Repeat the records below in their entirety, exactly.

*** Opening of DATASET RECORDS ***

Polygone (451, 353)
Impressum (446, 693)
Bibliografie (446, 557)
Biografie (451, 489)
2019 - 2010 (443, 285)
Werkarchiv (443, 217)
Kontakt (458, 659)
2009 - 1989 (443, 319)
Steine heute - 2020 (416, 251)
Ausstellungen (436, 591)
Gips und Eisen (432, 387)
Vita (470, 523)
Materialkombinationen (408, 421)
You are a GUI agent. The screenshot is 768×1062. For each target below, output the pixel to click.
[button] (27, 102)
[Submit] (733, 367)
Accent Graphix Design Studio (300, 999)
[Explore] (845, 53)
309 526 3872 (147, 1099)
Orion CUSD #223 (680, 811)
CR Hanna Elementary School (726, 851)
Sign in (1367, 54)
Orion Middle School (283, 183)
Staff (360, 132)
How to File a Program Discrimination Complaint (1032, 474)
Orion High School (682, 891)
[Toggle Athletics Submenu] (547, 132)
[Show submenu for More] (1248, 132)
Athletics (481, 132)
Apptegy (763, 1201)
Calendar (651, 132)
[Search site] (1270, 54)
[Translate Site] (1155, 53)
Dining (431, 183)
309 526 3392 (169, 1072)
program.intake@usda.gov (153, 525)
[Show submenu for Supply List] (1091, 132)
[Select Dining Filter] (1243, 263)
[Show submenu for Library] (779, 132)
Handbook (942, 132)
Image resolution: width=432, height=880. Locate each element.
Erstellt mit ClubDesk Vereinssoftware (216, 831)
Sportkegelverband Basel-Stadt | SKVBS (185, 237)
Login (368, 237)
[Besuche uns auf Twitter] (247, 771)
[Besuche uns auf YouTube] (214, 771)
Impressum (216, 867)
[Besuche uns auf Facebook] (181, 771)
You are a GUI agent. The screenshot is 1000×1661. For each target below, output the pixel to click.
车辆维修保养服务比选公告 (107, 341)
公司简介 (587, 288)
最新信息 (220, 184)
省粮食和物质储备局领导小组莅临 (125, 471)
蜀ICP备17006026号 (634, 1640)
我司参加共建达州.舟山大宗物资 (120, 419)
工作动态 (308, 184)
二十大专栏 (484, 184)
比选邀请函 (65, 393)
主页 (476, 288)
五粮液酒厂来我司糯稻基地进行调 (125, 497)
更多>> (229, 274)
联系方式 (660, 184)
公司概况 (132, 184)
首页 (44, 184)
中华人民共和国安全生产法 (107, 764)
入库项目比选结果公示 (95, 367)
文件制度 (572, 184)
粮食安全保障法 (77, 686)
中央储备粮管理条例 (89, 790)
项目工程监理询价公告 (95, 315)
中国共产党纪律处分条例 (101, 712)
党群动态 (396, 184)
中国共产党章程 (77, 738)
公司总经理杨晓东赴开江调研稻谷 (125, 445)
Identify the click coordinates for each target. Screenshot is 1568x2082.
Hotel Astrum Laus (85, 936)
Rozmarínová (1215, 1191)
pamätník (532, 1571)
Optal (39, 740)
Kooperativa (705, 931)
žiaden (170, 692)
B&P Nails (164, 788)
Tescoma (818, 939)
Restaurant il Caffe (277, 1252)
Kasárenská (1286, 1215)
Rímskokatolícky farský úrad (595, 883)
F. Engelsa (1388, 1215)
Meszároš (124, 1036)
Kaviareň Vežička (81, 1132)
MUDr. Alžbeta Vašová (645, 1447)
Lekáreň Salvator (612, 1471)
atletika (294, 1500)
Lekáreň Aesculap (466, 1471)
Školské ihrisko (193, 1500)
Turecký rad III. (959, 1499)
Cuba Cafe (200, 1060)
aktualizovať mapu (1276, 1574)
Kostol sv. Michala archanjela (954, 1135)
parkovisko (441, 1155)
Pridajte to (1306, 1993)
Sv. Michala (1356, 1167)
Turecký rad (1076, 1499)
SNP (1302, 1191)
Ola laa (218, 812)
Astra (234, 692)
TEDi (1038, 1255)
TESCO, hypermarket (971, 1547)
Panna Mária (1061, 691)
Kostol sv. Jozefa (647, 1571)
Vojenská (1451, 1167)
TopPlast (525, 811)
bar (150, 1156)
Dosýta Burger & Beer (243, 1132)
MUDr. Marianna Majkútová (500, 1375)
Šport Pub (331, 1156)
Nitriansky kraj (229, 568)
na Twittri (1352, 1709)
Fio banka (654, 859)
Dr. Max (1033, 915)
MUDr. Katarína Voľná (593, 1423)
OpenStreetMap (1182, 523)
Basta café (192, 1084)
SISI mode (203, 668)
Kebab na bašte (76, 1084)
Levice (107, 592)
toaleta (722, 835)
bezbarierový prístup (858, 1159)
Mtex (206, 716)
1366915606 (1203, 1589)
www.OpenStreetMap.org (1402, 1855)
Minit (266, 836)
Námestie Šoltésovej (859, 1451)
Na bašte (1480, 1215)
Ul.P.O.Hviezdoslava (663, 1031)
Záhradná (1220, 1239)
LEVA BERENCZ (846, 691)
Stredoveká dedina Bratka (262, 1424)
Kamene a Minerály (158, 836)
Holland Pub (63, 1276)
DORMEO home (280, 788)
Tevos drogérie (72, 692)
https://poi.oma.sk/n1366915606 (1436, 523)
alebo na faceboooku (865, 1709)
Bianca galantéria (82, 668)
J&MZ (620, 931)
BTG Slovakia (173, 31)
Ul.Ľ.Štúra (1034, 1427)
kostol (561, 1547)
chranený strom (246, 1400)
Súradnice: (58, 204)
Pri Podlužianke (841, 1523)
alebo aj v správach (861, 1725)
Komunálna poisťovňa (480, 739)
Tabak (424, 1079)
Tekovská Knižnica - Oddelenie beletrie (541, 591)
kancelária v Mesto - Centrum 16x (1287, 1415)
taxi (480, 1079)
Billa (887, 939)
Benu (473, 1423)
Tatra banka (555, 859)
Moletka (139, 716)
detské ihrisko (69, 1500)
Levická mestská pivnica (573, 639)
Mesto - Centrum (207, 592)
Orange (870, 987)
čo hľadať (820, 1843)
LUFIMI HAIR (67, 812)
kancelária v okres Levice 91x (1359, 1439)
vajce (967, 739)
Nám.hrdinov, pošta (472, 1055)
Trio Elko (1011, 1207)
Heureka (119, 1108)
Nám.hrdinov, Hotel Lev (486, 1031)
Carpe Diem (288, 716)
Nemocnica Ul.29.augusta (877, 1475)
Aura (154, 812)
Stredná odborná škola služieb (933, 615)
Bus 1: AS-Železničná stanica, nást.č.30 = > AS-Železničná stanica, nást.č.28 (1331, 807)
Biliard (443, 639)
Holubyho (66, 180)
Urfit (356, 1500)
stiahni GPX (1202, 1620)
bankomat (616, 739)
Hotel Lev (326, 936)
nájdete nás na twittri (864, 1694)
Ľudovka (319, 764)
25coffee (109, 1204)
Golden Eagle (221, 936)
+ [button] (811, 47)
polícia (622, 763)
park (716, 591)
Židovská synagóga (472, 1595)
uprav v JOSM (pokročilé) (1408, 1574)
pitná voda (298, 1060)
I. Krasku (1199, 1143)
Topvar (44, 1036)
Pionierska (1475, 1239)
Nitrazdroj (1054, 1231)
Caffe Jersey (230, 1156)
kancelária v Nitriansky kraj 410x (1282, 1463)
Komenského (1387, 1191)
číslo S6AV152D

*** Close of DATASET RECORDS ***

FINISHED TASK:
Polygone (451, 353)
Impressum (446, 693)
Bibliografie (446, 557)
Biografie (451, 489)
2019 - 2010 (443, 285)
Werkarchiv (443, 217)
Kontakt (458, 659)
2009 - 1989 (443, 319)
Steine heute - 2020 (416, 251)
Ausstellungen (436, 591)
Gips und Eisen (432, 387)
Vita (470, 523)
Materialkombinationen (408, 421)
You are a GUI agent. The screenshot is 768×1062. For each target below, output the pixel to click.
[button] (27, 102)
[Submit] (733, 367)
Accent Graphix Design Studio (300, 999)
[Explore] (845, 53)
309 526 3872 (147, 1099)
Orion CUSD #223 (680, 811)
CR Hanna Elementary School (726, 851)
Sign in (1367, 54)
Orion Middle School (283, 183)
Staff (360, 132)
How to File a Program Discrimination Complaint (1032, 474)
Orion High School (682, 891)
[Toggle Athletics Submenu] (547, 132)
[Show submenu for More] (1248, 132)
Athletics (481, 132)
Apptegy (763, 1201)
Calendar (651, 132)
[Search site] (1270, 54)
[Translate Site] (1155, 53)
Dining (431, 183)
309 526 3392 (169, 1072)
program.intake@usda.gov (153, 525)
[Show submenu for Supply List] (1091, 132)
[Select Dining Filter] (1243, 263)
[Show submenu for Library] (779, 132)
Handbook (942, 132)
Image resolution: width=432, height=880. Locate each element.
Erstellt mit ClubDesk Vereinssoftware (216, 831)
Sportkegelverband Basel-Stadt | SKVBS (185, 237)
Login (368, 237)
[Besuche uns auf Twitter] (247, 771)
[Besuche uns auf YouTube] (214, 771)
Impressum (216, 867)
[Besuche uns auf Facebook] (181, 771)
You are a GUI agent. The screenshot is 1000×1661. For each target below, output the pixel to click.
车辆维修保养服务比选公告 (107, 341)
公司简介 (587, 288)
最新信息 (220, 184)
省粮食和物质储备局领导小组莅临 (125, 471)
蜀ICP备17006026号 (634, 1640)
我司参加共建达州.舟山大宗物资 (120, 419)
工作动态 (308, 184)
二十大专栏 (484, 184)
比选邀请函 (65, 393)
主页 (476, 288)
五粮液酒厂来我司糯稻基地进行调 (125, 497)
更多>> (229, 274)
联系方式 (660, 184)
公司概况 (132, 184)
首页 (44, 184)
中华人民共和国安全生产法 (107, 764)
入库项目比选结果公示 (95, 367)
文件制度 (572, 184)
粮食安全保障法 (77, 686)
中央储备粮管理条例 (89, 790)
项目工程监理询价公告 (95, 315)
中国共产党纪律处分条例 (101, 712)
党群动态 (396, 184)
中国共产党章程 (77, 738)
公司总经理杨晓东赴开江调研稻谷 (125, 445)
Identify the click coordinates for each target. Screenshot is 1568x2082.
Hotel Astrum Laus (85, 936)
Rozmarínová (1215, 1191)
pamätník (532, 1571)
Optal (39, 740)
Kooperativa (705, 931)
žiaden (170, 692)
B&P Nails (164, 788)
Tescoma (818, 939)
Restaurant il Caffe (277, 1252)
Kasárenská (1286, 1215)
Rímskokatolícky farský úrad (595, 883)
F. Engelsa (1388, 1215)
Meszároš (124, 1036)
Kaviareň Vežička (81, 1132)
MUDr. Alžbeta Vašová (645, 1447)
Lekáreň Salvator (612, 1471)
atletika (294, 1500)
Lekáreň Aesculap (466, 1471)
Školské ihrisko (193, 1500)
Turecký rad III. (959, 1499)
Cuba Cafe (200, 1060)
aktualizovať mapu (1276, 1574)
Kostol sv. Michala archanjela (954, 1135)
parkovisko (441, 1155)
Pridajte to (1306, 1993)
Sv. Michala (1356, 1167)
Turecký rad (1076, 1499)
SNP (1302, 1191)
Ola laa (218, 812)
Astra (234, 692)
TEDi (1038, 1255)
TESCO, hypermarket (971, 1547)
Panna Mária (1061, 691)
Kostol sv. Jozefa (647, 1571)
Vojenská (1451, 1167)
TopPlast (525, 811)
bar (150, 1156)
Dosýta Burger & Beer (243, 1132)
MUDr. Marianna Majkútová (500, 1375)
Šport Pub (331, 1156)
Nitriansky kraj (229, 568)
na Twittri (1352, 1709)
Fio banka (654, 859)
Dr. Max (1033, 915)
MUDr. Katarína Voľná (593, 1423)
OpenStreetMap (1182, 523)
Basta café (192, 1084)
SISI mode (203, 668)
Kebab na bašte (76, 1084)
Levice (107, 592)
toaleta (722, 835)
bezbarierový prístup (858, 1159)
Mtex (206, 716)
1366915606 (1203, 1589)
www.OpenStreetMap.org (1402, 1855)
Minit (266, 836)
Námestie Šoltésovej (859, 1451)
Na bašte (1480, 1215)
Ul.P.O.Hviezdoslava (663, 1031)
Záhradná (1220, 1239)
LEVA BERENCZ (846, 691)
Stredoveká dedina Bratka (262, 1424)
Kamene a Minerály (158, 836)
Holland Pub (63, 1276)
DORMEO home (280, 788)
Tevos drogérie (72, 692)
https://poi.oma.sk/n1366915606 (1436, 523)
alebo na faceboooku (865, 1709)
Bianca galantéria (82, 668)
J&MZ (620, 931)
BTG Slovakia (173, 31)
Ul.Ľ.Štúra (1034, 1427)
kostol (561, 1547)
chranený strom (246, 1400)
Súradnice: (58, 204)
Pri Podlužianke (841, 1523)
alebo aj v správach (861, 1725)
Komunálna poisťovňa (480, 739)
Tabak (424, 1079)
Tekovská Knižnica - Oddelenie beletrie (541, 591)
kancelária v Mesto - Centrum 16x (1287, 1415)
taxi (480, 1079)
Billa (887, 939)
Benu (473, 1423)
Tatra banka (555, 859)
Moletka (139, 716)
detské ihrisko (69, 1500)
Levická mestská pivnica (573, 639)
Mesto - Centrum (207, 592)
Orange (870, 987)
čo hľadať (820, 1843)
LUFIMI HAIR (67, 812)
kancelária v okres Levice 91x (1359, 1439)
vajce (967, 739)
Nám.hrdinov, pošta (472, 1055)
Trio Elko (1011, 1207)
Heureka (119, 1108)
Nám.hrdinov, Hotel Lev (486, 1031)
Carpe Diem (288, 716)
Nemocnica Ul.29.augusta (877, 1475)
Aura (154, 812)
Stredná odborná škola služieb (933, 615)
Bus 1: AS-Železničná stanica, nást.č.30 = > AS-Železničná stanica, nást.č.28 (1331, 807)
Biliard (443, 639)
Holubyho (66, 180)
Urfit (356, 1500)
stiahni GPX (1202, 1620)
bankomat (616, 739)
Hotel Lev (326, 936)
nájdete nás na twittri (864, 1694)
Ľudovka (319, 764)
25coffee (109, 1204)
Golden Eagle (221, 936)
+ [button] (811, 47)
polícia (622, 763)
park (716, 591)
Židovská synagóga (472, 1595)
uprav v JOSM (pokročilé) (1408, 1574)
pitná voda (298, 1060)
I. Krasku (1199, 1143)
Topvar (44, 1036)
Pionierska (1475, 1239)
Nitrazdroj (1054, 1231)
Caffe Jersey (230, 1156)
kancelária v Nitriansky kraj 410x (1282, 1463)
Komenského (1387, 1191)
číslo S6AV152D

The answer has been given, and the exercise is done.